A man of the people, a ‘gentle-man’ and a saintly man were just some of the many words of affection posted on social media about the former Archbishop of Adelaide and Bishop of Townsville.
The eldest of 10 children, Leonard Anthony Faulkner was born in Booleroo Centre in the southern Flinders Ranges on December 5 1926 and educated by the Sisters of St Joseph at Gladstone. After being awarded a scholarship to attend boarding school at Sacred Heart College he entered the seminary at Rostrevor and was ordained a priest on January 1 1950 in Rome.
He was appointed Bishop of Townsville on November 28 1967 and won the hearts of the people with his kindness, sense of humour and approachable manner.
On June 19 1985 he was installed as Archbishop of Adelaide where he continued his commitment to, and support of, the lay people as a critical part of the life of the Church.
He established the Diocesan Pastoral Team which gave lay women a role in governance, and pioneered a unique model of neighbourhood communities based on the Second Vatican Council’s challenge that the Church be one that looks outward to the community.
He was passionately involved in ecumenical and interfaith initiatives, support for migrants and refugees, Aboriginal communities and the Young Christian Workers movement.
During the AIDS epidemic he demonstrated his bold and compassionate leadership by establishing the Diocesan AIDS Council and an extensive volunteer program to support those affected.
A highlight of his time as Archbishop was a trip to South Africa in 1990 when he visited black townships, prisons, unions and the African National Congress, resulting in his returning in 1994 to celebrate the first election.
After Archbishop Faulkner’s retirement in 2001 he continued to serve the people – sitting on various committees, saying Mass regularly and visiting the sick.
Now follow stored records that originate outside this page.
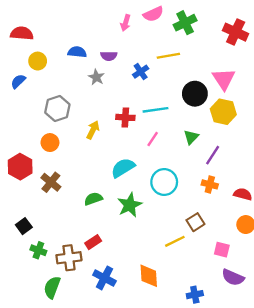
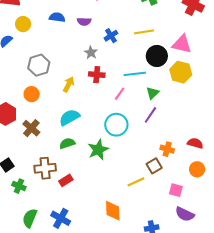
yellow line: (168, 56) -> (144, 32), moved
gray star: (96, 77) -> (91, 53), moved
pink triangle: (224, 79) -> (182, 44), turned -45
cyan line: (156, 110) -> (135, 74), moved
purple line: (213, 155) -> (150, 115), moved
cyan semicircle: (123, 168) -> (69, 117), moved
cyan circle: (164, 182) -> (116, 125), moved
orange cross: (210, 184) -> (167, 149), moved
brown cross: (69, 258) -> (45, 168), moved
blue cross: (104, 278) -> (61, 218), moved

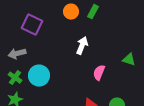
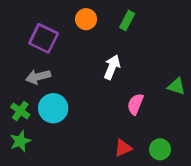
orange circle: (71, 12) -> (86, 19), moved
gray arrow: (17, 54) -> (38, 77), moved

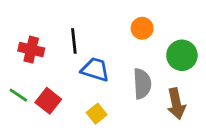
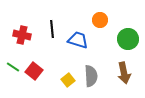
blue trapezoid: (95, 70) -> (78, 40), moved
gray semicircle: (142, 84) -> (91, 76), moved

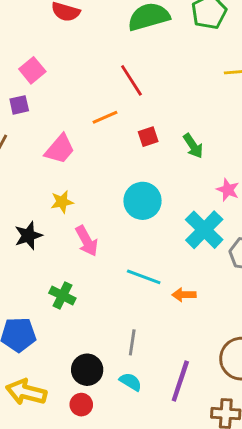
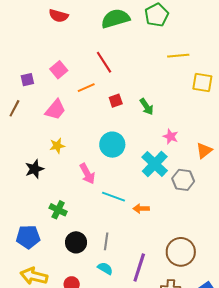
pink square: (32, 70) -> (59, 70), moved
pink arrow: (87, 241) -> (87, 174), moved
black circle: (87, 370) -> (76, 242), moved

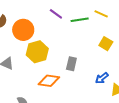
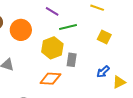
green line: (80, 20) -> (68, 27), moved
yellow hexagon: (37, 52) -> (52, 48), moved

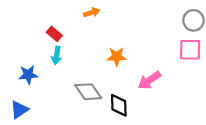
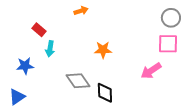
red rectangle: (54, 34) -> (39, 30), moved
pink arrow: (149, 80) -> (151, 71), moved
He also used his retirement to catch up with his large family which includes more than 60 first cousins.
Last November he became only the third bishop in the history of the Australian Catholic Church to reach his 50-year milestone and celebrated Mass in St Francis Xavier’s Cathedral with family, friends and fellow priests and bishops.
Delivering the homily at his anniversary Mass, his friend and fellow South Australian Bishop Eugene Hurley described Archbishop Faulkner as “a priest for people”.
Adelaide Archbishop Philip Wilson extended his deepest sympathy to Archbishop Faulkner’s family and friends, and asked the clergy, religious and people of the Archdiocese to pray for the repose of his soul.
“He was a beloved priest and a dedicated, loving pastor,” he said.
“We grieve his death deeply, but we also give thanks for his life and his outstanding service to the gospel and to all whom he led.”
His funeral Mass will be held on Monday at 11am in St Francis Xavier’s Cathedral, following the Vigil liturgy led by Bishop Timothy Harris, of Townsville, with Archbishop Philip Wilson presiding.